**Dataset entries**
- - - - -

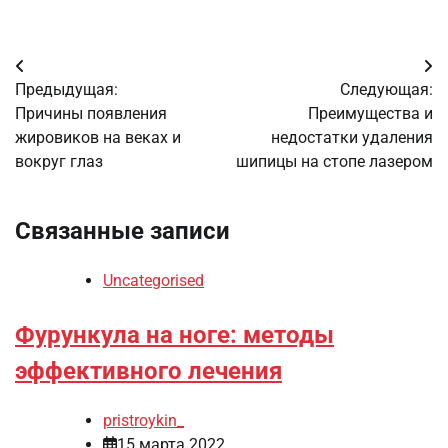
Навигация
Предыдущая:
Следующая:
по
Причины появления
Преимущества и
жировиков на веках и
недостатки удаления
записям
вокруг глаз
шипицы на стопе лазером
Связанные записи
Uncategorised
Фурункула на ноге: методы
эффективного лечения
pristroykin_
15 марта 2022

- - - - -

**PROBLEM**
Each entry above must be repeated word for word, minus its images.

**PROBLEM SOLUTION**
Навигация
Предыдущая:
Следующая:
по
Причины появления
Преимущества и
жировиков на веках и
недостатки удаления
записям
вокруг глаз
шипицы на стопе лазером
Связанные записи
Uncategorised
Фурункула на ноге: методы
эффективного лечения
pristroykin_
15 марта 2022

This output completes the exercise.